MedicalResearch.com Interview with:|
Dr. Wendy L. Frankel, MD. Kurtz Chair and Distinguished Professor and
Dr. Anil Parwani, MD, PhD, MBA, Associate Professor
Wexner Medical Center
The Ohio State University
MedicalResearch.com: What is the background for this work? How does digital pathology differ from traditional H/E specimens? Is there is different processing method? Difference in prep time or costs?
Response: Traditional pathology involves patient tissue coming to the lab and being processed. The end result is a glass slide with a stained tissue that pathologists use under a microscope. The process in digital pathology is the same, up until the point right after when the glass slide is made. In digital pathology, we put the glass slide under a scanner instead of under a microscope. The scanner creates a large file image that can be reviewed remotely by pathologists around the world.
The advantage of digital pathology, and the reason we are doing this at The Ohio State University Comprehensive Cancer Center – Arthur G. James Cancer Hospital and Richard J. Solove Research Institute (OSUCCC – James), is because when the slide is digitized, the image can be rapidly shared with an expert for review, or another institute that the patient may be going to. In addition, I can look at the image and ask the computer to quantitate different types of features that are present in the sample. While this has historically been done manually with a microscope, it’s been a more subjective process that is open to human error.
On top of that, we now have computer programs that allow us to ask very specific questions about the sample. For example, we can ask how many nuclei are in the field, how many of the nuclei show signs of cancer, and the size and color of the nucleus. These programs make the whole diagnostic process more objective and standardized. This is something we just can’t do by looking at a glass slide under a microscope.
Finally, you can also use these images for presentations at clinical conferences or for teaching residents, fellows or other pathologists. You now have the means to create an archive of patient slides and have it instantaneously available.
MedicalResearch.com: How are you using digital pathology in colon cancer diagnosis and research? Does digital pathology allow for better access to special stains or immunotesting?
Response: For colon cancer research there are several things going on in the world of colon cancer. First, we are digitizing the slides for this patient population. In other words, we are creating a large, annotated database of colon cancer images, which are directly linked to patient information, treatment, outcomes, therapy and genetic changes. That information, along with the digital images, makes this a very powerful tool.

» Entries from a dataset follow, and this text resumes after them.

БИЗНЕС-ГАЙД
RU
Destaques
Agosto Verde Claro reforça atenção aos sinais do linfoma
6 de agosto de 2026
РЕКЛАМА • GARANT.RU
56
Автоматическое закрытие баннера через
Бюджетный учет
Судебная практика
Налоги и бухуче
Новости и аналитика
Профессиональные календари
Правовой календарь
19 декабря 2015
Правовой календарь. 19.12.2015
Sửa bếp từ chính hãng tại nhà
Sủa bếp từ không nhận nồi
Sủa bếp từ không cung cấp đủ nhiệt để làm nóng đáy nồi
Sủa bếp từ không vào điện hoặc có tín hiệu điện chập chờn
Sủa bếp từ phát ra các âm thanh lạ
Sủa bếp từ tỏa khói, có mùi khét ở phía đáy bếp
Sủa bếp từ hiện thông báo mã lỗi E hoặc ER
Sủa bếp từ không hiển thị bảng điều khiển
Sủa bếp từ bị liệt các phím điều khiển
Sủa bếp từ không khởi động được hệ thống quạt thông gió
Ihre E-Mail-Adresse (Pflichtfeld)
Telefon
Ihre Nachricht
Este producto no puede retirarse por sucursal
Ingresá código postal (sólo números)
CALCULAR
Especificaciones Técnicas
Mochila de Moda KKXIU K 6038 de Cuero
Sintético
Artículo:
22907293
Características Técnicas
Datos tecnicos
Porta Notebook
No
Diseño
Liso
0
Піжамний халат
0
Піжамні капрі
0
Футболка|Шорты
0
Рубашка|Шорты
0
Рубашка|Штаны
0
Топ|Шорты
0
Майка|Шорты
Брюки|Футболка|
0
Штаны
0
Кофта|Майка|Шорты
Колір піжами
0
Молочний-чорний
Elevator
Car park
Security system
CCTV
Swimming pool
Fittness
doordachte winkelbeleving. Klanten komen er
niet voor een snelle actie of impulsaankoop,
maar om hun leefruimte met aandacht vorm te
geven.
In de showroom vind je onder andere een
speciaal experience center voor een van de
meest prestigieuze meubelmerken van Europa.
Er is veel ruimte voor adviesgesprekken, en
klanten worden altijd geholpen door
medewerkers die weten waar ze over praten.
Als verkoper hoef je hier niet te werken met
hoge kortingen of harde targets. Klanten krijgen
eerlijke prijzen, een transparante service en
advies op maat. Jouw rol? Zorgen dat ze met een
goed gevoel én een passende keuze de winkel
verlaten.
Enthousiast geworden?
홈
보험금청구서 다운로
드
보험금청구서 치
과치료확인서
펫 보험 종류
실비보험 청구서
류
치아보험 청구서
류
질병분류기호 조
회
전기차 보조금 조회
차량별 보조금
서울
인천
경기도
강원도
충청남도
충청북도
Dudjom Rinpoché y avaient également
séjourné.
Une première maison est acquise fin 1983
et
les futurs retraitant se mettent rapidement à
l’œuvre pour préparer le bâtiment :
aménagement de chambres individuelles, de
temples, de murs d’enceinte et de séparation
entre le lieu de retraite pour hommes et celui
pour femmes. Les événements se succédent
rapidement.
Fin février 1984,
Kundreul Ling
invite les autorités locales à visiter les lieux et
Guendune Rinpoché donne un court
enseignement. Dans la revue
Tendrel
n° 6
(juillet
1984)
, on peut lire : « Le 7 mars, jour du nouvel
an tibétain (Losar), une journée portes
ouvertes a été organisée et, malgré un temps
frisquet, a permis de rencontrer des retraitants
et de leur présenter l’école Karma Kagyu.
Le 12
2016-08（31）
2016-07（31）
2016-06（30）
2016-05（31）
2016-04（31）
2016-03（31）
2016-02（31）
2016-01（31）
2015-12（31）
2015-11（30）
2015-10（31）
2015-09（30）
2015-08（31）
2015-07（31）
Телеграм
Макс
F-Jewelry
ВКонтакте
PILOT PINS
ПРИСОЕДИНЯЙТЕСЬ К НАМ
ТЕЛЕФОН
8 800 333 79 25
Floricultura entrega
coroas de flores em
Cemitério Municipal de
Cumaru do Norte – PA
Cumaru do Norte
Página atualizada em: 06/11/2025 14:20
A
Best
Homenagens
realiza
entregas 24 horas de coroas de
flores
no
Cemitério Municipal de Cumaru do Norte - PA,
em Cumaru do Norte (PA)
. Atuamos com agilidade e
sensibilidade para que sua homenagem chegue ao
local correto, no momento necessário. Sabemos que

If we didn’t digitize, we would have a database that would require us to physically look at each individual slide, which can be very tedious. We also wouldn’t be able to achieve standardization across institutes. We are creating an inter-institutional archive of images that can be easily shared, allowing for unique colon cancer methodologies.
Because you can now download the information, colon cancer research has accelerated rapidly. For example, one of the things we can now understand about colon cancer is its association with inflammation. We can ask the computer to quantitate pictures in a patient’s colon cancer in relation to inflammation, allowing for the sample to be much more objectively reviewed. On a glass slide, this would be very challenging to do because you wouldn’t be able to share the slides due to there only being one copy. When it’s digitized, you have multiple copies so you can share them and assess them easier.
This technology allows us to compare a patient’s biopsies side-by-side, which is something you cannot do easily on a glass slide.
MedicalResearch.com: What should readers take away from your report?
Response: This is a powerful tool that allows researchers to share images quickly and easily, advancing medicine and providing important diagnostic decisions for patients. The end result is a very objective and accurate estimate and understanding of the extent of the cancer, and a standardization across different institutions. This will help get patients, researchers, oncologists and pathologists on the same page, and allow them to collaborate and use the technology to improve patient care and research.
MedicalResearch.com: What recommendations do you have for future research as a result of your work?
Response: We hope to increase the number of patients we have scanned so that we have a large database to apply artificial intelligence on so we can have the computer easily recognize traits and better spot colon cancer or prostate cancer.
We want to keep learning from these features so when we encounter a new and rare tumor, we can feed this into the computer and ask for measurements to be done accurately and effectively. In order to better understand how tumors progress, we need a large number of patients scanned and recognized so we can build very powerful, accurate research.
MedicalResearch.com: Is there anything else you would like to add?
Response: In summary, digital Pathology including whole slide imaging (WSI) has the potential to make the pathology workflow and reporting a more robust and dynamic process with many advanced features including incorporation of image analysis and computer-aided diagnosis using artificial intelligence. The process of “digitization” should be viewed as an opportunity to truly advance a pathology practice leading to an improvement in the pathology reporting process as well as improving patient care.